A University of Colorado graduate student is seeking a tuition cut for students at all four campuses, arguing that COVID-19 interruptions have dealt a blow to the value of their education.
Sophia Volk, who is seeking a master’s degree from the Leeds School of Business at CU Boulder, has started a petition drive, “Too Much Tuition, CU.”
Nearly 600 students, parents and other supporters have signed it, agreeing that program changes have made tuition unfair and inequitable, and calling on the CU Board of Regents to lower costs.
“There’s a lot of dissatisfaction,” Volk said. “Most people are frustrated and feel like tuition is biting us in the butt.”
Volk is rallying parents and students to address the Board of Regents at a Nov. 12 meeting. She also is pushing for the Regents to vote on the matter.
But it could be a tough sell.
The Regents earlier this semester rejected on a 4-5 vote a proposal that would have provided a tuition credit of $1,000 per semester for full-time students and $500 for part-time students.
"It's challenging to get everybody on the same page," said Regent Heidi Ganahl, an at-large Republican who brought forth the first resolution. "I still think a rebate or refund is what students want, but is it realistic we can get the votes to pass it? Probably not."
Regent Chance Hill, a Republican who represents the 5th Congressional District, said in an email that he previously voted in favor of a tuition reduction for this school year and “will do so again if comes up for another vote.”
University of Colorado at Colorado Springs junior Brian Marquez, a baseball player studying accounting, has taken out loans to pay for this year’s $15,000 tuition bill, which doesn’t include housing. A break on tuition would lighten his debt load.
“This is the one thing that can be done to reduce some stress that has been created because of this hectic and crazy year for students in Colorado,” he said.
And with the majority of his classes being taught online, Marquez said he feels “students are at a big disadvantage to learning certain material.”
“I have been struggling to teach myself the material because we do not get the face-to-face teaching and interaction like other students have gotten in the past,” he said.
Volk’s petition does not state a specific amount of reimbursement, but she is promoting a 20% tuition reduction across the board for the summer, fall and spring semesters. She also wants student activity fees that aren’t currently benefiting students removed.
Volk arrived at that rate after reading studies that show public universities spend 80% of tuition on actual instruction.
The CU system, the state’s largest public university with four campuses, started the school year with hybrid in-person and remote-learning courses.
But what became one of the state’s largest single COVID-19 outbreak last month with nearly 1,550 students and staff members infected led the CU Boulder campus to switch to remote-instruction only for more than three weeks, and under public health orders instituted stay-at-home orders for anyone aged 18 to 22 living in Boulder.

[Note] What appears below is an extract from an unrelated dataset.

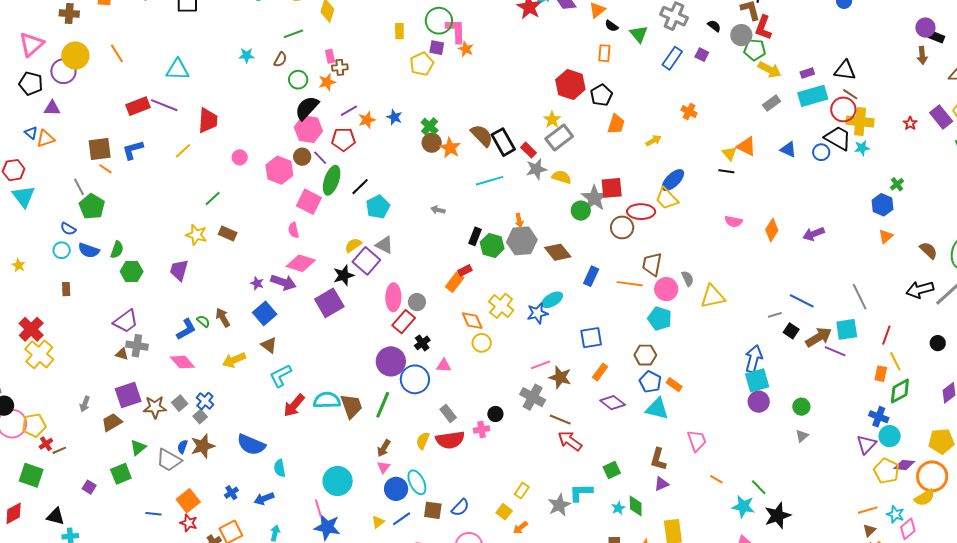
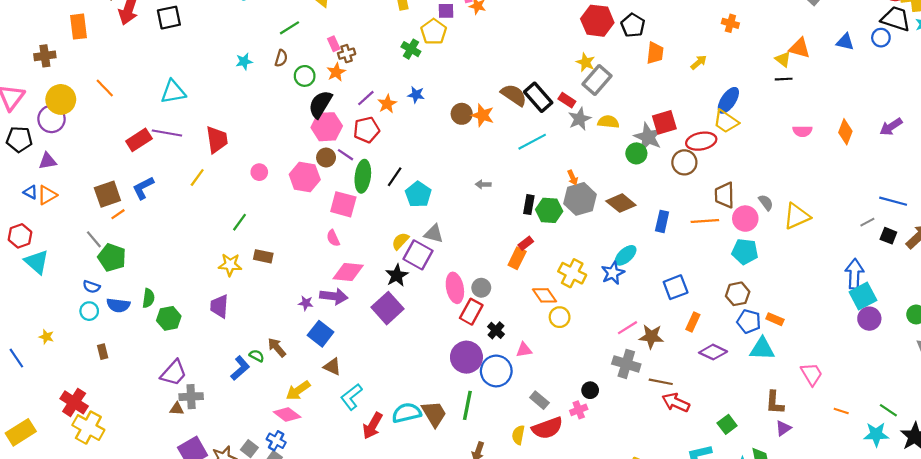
green cross: (430, 126) -> (411, 49), moved
orange line: (105, 169) -> (118, 214), turned -56
pink diamond: (182, 362) -> (287, 415), moved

Officials said at the time the university would not give any tuition or fee refunds because of the switch to online classes.
Volk said she has been doing remote learning since the onset of the coronavirus pandemic in March. She’s paying $56,000 in tuition over the course of the two-year MBA program.
She said she moved to Colorado from San Diego because Boulder has one of the “best in-person business schools” in the nation.
“That’s why I chose the program,” she said. “I know myself, and I can’t study online and retain as much information.
“It’s time CU takes its obligation to students into account and compensate what they fairly owe.”
Ganahl said she's working to see if there's any "common ground" system leaders can agree on.